I took a moment’s worth of stock in our situation. We were alone and trapped in a windowless dungeon. No one knew where we were, and we had no way of communicating our whereabouts or predicament. Our captors were police officers who could presumably use their perverse version of the law to keep us here for quite some time, assuming they didn’t kill us first. And my leg felt like it had glass shards inside it.
In short, we were in a bad way.
“You okay?” Ruthie said, panting and still leaning against the bench.
“No,” I replied, because honesty is the best policy.
I was about to ask him how he was doing, but before I could, he staggered over to the small metal toilet in the corner of the cell and vomited. Twice. That seemed to answer the question.
He spit a few times, then eventually straightened partway up and lurched over to the bench. He sat down with his head between his knees. I was still in my baby ball, but at least the throbbing in my knee wasn’t getting any worse for the moment. It helped that no one was hitting it anymore.
“So what happens now?” he asked, spitting again.
“I don’t know.
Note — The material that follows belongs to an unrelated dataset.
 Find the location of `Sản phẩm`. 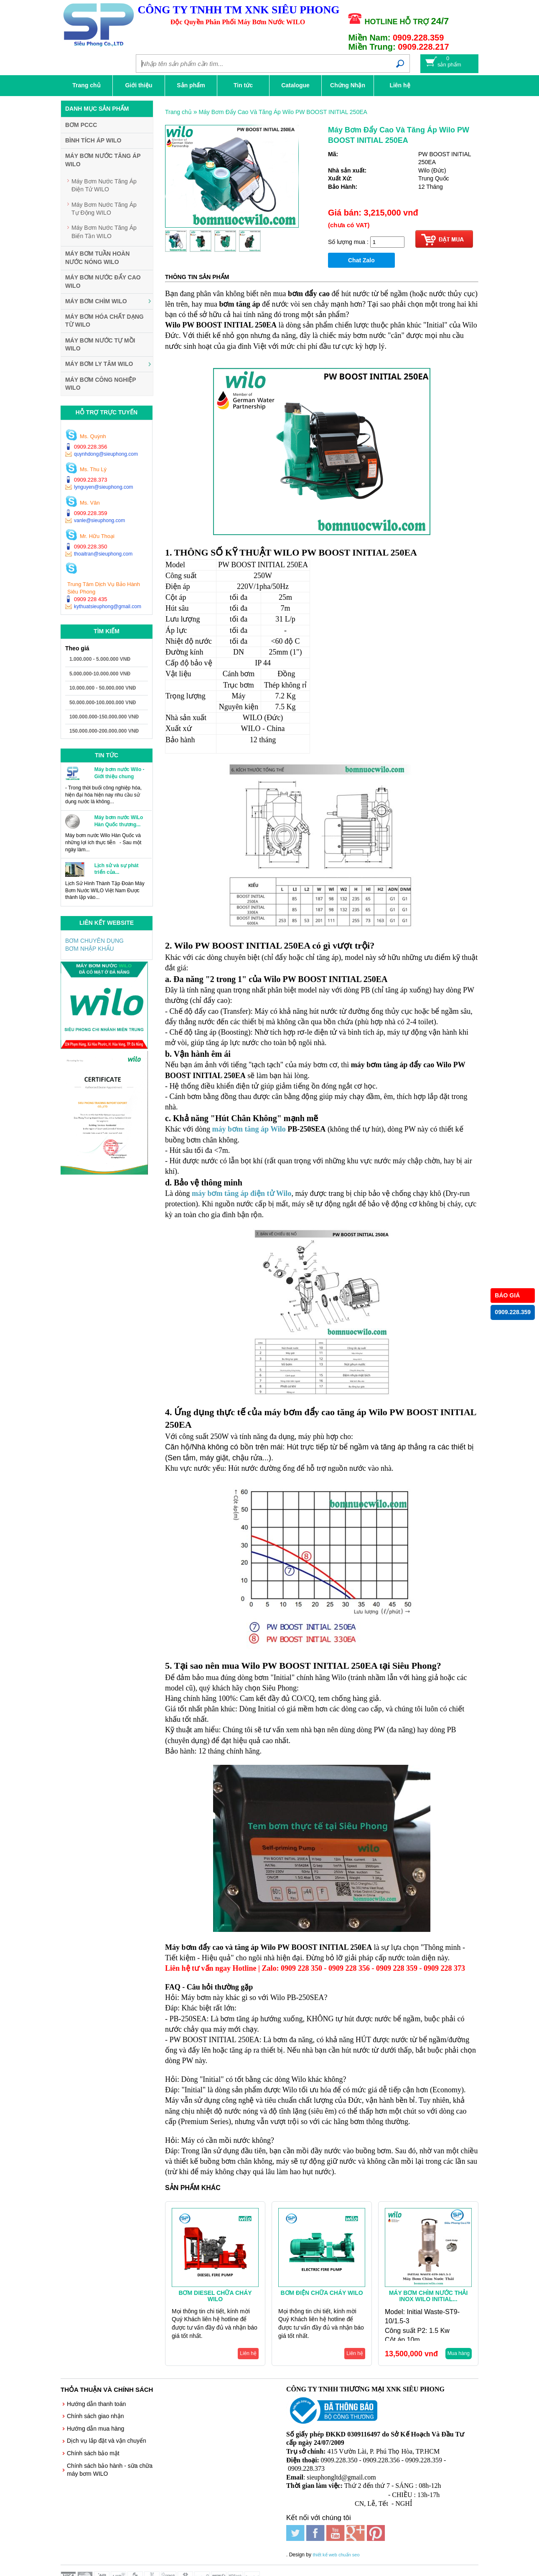

Sản phẩm is located at coordinates (191, 85).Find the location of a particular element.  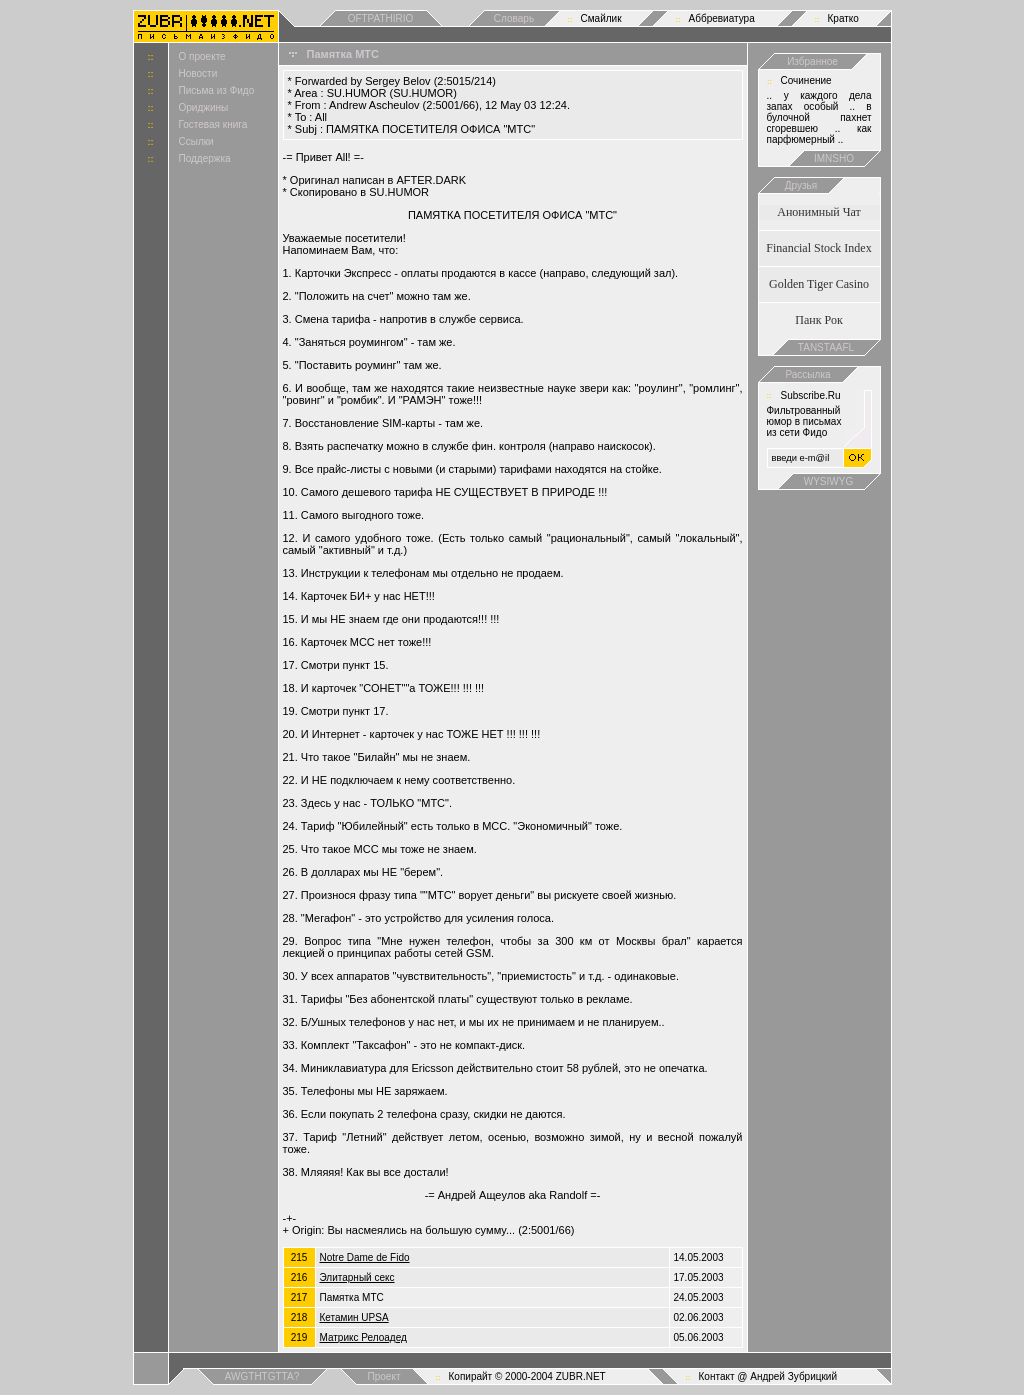

Ссылки is located at coordinates (196, 141).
Probably nothing good.”
“You got any brilliant ideas for getting us out of here?”
“Nothing that comes to mind.”
“I guess asking for a phone call the next time they come back is out of the question?”
“I wouldn’t recommend it,” I said.
“What are they going to do to us?”
I didn’t answer him. I didn’t want to. We eased into something like a respite, neither of us saying anything, each of us nursing our hurts.